Hecht and an individual named Oralee Shelton served as witnesses to the will. The witnesses executed a self-proving affidavit and it was notarized by an attorney. In his deposition testimony, Hecht averred that he observed the statutory formalities in the execution of the propounded instrument.
The decedent's prior will, executed March 11, 2002, left her estate to her husband. In the event he did not survive her, the estate was to pass to Rachel. If Rachel predeceased the decedent, then the estate was to pass equally to Michael and Nancy subject to certain specific bequests. Michael and Nancy were named as co-executors of the will.
Prior to decedent's meeting with Hecht, decedent's husband had died, and Rachel was admitted to an extended care facility, which was paid for by Medicaid. Hecht gave the following testimony:
"The client told me that she wanted to leave everything to her sister who was disabled. I was very concerned with that and sensitive to the issue being a Medicaid attorney, and I said, 'Okay. Fine. You are going into the hospital. You
want to make some changes to the Will. Let's make changes to the Will but you have to come back here right away because we can protect that money from [sic?] your sister by putting it into a Supplemental Needs Trust, so that should your sister require Medicaid, this wouldn't prevent her from receiving Medicaid" (Examination of Donald S. Hecht, p 9 at 5-16).
Respondent's Exhibit 1, annexed to Hecht's deposition, is a computer memo from Hecht's law practice, dated 4/16/09, which states, in its entirety:
"Emergency on the spot LWT [last will and testament]. Client going in for tongue cancer surgery tomorrow. Has LWT leaving all to sister on Medicaid in NH [nursing home]. Changed will to remove sister. Urged client to return to do complete EP [estate plan] including SNT [supplemental needs trust]f [for] Sister."

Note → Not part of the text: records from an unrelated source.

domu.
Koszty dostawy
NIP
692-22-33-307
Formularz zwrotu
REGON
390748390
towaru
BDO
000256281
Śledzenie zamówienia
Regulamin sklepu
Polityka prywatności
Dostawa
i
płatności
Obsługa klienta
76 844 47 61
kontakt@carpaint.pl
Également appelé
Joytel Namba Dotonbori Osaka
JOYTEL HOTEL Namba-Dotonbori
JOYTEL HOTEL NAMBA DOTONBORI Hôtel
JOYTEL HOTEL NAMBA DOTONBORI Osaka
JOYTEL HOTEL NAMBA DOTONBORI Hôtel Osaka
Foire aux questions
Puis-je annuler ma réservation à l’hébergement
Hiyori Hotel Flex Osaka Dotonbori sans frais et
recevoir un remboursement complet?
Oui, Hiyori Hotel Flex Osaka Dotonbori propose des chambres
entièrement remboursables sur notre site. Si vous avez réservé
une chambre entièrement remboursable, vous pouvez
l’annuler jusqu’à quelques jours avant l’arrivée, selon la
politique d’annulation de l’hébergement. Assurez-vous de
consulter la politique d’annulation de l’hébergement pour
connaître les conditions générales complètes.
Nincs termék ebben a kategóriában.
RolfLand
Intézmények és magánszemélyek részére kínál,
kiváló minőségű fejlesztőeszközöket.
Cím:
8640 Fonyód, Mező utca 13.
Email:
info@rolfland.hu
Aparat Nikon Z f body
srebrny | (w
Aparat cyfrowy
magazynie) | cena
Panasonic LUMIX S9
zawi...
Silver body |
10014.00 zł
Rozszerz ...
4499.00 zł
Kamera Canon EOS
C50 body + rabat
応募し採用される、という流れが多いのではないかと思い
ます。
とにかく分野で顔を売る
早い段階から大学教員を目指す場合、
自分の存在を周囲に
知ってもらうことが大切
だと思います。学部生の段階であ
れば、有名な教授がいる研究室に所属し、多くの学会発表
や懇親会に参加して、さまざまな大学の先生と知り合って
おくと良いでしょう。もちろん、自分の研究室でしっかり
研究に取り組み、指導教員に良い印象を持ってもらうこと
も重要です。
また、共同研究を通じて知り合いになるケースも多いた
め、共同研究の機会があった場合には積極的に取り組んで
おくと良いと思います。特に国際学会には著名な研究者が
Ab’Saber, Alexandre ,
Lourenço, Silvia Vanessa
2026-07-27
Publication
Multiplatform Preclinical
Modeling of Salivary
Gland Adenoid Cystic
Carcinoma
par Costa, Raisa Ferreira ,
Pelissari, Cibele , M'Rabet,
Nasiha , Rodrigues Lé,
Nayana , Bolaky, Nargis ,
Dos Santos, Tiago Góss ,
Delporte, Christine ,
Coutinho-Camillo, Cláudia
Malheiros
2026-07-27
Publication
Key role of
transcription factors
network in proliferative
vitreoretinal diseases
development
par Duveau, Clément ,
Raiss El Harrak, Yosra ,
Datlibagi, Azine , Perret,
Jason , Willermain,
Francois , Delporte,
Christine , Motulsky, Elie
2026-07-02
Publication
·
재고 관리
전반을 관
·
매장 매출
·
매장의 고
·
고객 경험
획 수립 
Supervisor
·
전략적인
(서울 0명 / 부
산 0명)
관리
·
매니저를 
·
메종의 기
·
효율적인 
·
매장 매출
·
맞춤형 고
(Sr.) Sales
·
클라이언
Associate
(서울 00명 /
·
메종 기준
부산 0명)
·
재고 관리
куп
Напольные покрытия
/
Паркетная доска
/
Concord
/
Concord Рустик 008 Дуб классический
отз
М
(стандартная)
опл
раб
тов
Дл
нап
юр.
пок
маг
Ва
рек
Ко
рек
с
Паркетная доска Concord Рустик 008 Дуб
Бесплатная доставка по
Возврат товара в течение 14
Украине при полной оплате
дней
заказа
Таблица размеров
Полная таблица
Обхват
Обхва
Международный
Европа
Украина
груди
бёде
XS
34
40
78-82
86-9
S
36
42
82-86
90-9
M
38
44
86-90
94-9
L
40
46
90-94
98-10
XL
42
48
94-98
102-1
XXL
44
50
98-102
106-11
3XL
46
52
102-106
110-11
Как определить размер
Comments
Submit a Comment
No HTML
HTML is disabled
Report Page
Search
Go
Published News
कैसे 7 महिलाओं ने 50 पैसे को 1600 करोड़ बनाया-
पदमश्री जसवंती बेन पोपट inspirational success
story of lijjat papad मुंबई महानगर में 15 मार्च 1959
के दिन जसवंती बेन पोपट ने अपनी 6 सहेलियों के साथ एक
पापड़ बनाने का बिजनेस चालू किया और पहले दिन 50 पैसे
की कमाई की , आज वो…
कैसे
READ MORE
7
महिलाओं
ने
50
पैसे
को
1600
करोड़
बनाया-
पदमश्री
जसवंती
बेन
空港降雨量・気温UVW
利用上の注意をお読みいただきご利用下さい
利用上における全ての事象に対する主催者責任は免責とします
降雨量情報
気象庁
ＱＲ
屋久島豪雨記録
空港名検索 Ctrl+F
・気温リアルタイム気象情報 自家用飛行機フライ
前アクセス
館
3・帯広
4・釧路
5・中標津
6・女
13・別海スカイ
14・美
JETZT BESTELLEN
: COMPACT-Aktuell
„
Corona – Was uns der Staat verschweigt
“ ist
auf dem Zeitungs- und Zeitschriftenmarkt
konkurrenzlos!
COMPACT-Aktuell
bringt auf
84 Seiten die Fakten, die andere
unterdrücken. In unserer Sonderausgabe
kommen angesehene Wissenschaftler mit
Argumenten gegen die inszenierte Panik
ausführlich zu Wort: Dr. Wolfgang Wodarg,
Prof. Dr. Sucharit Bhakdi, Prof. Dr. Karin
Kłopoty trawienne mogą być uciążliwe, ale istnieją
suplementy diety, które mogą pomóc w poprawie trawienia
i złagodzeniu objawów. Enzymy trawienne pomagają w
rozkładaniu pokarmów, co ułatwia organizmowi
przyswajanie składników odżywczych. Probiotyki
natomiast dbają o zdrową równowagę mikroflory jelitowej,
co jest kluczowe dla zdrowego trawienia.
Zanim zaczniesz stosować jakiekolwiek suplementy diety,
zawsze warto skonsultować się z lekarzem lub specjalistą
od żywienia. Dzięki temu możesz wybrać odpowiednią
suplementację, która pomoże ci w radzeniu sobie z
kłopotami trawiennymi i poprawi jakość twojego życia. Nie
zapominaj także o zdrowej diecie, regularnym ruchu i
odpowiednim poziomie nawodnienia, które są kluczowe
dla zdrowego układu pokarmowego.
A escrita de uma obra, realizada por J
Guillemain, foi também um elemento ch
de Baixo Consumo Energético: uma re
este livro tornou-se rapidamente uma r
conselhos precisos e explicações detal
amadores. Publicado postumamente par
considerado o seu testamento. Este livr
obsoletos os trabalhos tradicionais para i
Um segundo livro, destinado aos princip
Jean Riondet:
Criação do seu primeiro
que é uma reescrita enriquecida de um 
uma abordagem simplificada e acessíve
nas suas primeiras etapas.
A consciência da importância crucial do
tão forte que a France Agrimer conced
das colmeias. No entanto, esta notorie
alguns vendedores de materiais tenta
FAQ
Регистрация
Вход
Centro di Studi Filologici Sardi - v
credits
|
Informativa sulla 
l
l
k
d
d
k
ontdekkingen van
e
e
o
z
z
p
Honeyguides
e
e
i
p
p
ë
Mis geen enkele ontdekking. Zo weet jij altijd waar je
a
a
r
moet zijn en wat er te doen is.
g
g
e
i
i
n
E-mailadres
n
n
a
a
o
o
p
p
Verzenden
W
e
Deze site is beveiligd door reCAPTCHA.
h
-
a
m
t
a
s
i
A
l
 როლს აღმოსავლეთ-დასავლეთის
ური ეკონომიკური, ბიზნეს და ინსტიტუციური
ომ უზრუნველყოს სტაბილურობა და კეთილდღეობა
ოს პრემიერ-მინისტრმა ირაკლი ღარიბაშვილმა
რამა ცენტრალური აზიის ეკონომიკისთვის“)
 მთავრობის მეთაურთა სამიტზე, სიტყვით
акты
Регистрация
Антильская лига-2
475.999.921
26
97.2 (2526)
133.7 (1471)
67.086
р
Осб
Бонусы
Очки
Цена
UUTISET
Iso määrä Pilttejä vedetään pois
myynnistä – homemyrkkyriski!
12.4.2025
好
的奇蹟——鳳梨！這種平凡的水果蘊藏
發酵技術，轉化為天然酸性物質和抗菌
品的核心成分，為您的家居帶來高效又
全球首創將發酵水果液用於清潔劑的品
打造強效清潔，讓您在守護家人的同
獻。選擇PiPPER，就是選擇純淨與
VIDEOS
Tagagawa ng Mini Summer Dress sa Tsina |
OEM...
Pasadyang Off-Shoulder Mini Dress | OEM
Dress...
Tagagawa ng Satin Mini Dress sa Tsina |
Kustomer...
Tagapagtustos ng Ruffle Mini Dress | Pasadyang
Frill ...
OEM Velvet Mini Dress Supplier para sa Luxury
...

At their meeting, Hecht advised decedent that monies left to her sister which were not placed in a supplemental needs trust for Rachel's benefit might prevent Rachel from receiving Medicaid. His notes indicate that he told decedent "that a third party Supplemental Needs Trust for her sister in lieu of any outright disposition would be preferable" (Examination of Donald S. Hecht, p 27 at 16-18). Hecht also testified that he drew the will (which left decedent's estate to Michael) according to the decedent's instructions on that day (Examination of Donald S. Hecht, p 13 at 7-8), and that he did not know any of the beneficiaries named by the decedent in the will he drafted for her. Hecht indicated that it was his belief, based upon his general practice, that it was his own suggestion to decedent that the way to handle her estate plan temporarily was to prepare a new will which would not name Rachel. The decedent would then return at a later date, at which time Hecht would prepare a more complete estate plan for decedent (Examination of Donald S. Hecht, p 58 at 13-20 and p 59 at 2). Hecht sent follow up letters to decedent on April 29, 2009 and February 12, 2010, but decedent never returned.
ANALYSIS
SUMMARY JUDGMENT
Summary judgment is a drastic remedy (Sillman v Twentieth Century-Fox Film Corp., 3 NY2d 395, 404 [1957]), awarded only sparingly (Ronder & Ronder, P.C. v Nationwide Abstract Corp., 99 AD2d 608 [3d Dept 1984]), and only when there are clearly no triable issues of fact presented (NBT Bancorp. v Fleet/Norstar Fin. Group, 87 NY2d 614, 625 [1996]). In a proper case, however, the court's granting of a summary judgment motion is not only appropriate, but denial of such a motion is reversible error, even in a probate proceeding (Matter of Greenspan, 43 AD2d 998 [3d Dept 1974], affd 36 NY2d 737 [1975]). To prevail on a motion for summary judgment, the movant must establish his or her right to a directed verdict as a matter of law (Friends of Animals v Assoc. Fur Manufacturers, Inc., 46 NY2d 1065, 1067 [1979]). If the movant meets this threshold, the burden then shifts to the party moved against to lay bare his or her proof in opposition in evidentiary form (Matter of Bank of New York, 43 AD2d 105, 107 [1st Dept 1973], affd 35 NY2d 512 [1974]). The party moved against may not successfully rely merely on conjecture or surmise (Matter of Rosen, 291 AD2d 562 [2d Dept 2002]); a mere hope that somehow or other the objectant will be able to substantiate his or her allegations at trial is insufficient to deny summary judgment to a proponent who has made out a prima facie case (Jones v Surrey Coop. Apts., Inc., 263 AD2d 33 [1st Dept 1999]; Kennerly v Campbell Chain Co., 133 AD2d 669 [2d Dept 1987]).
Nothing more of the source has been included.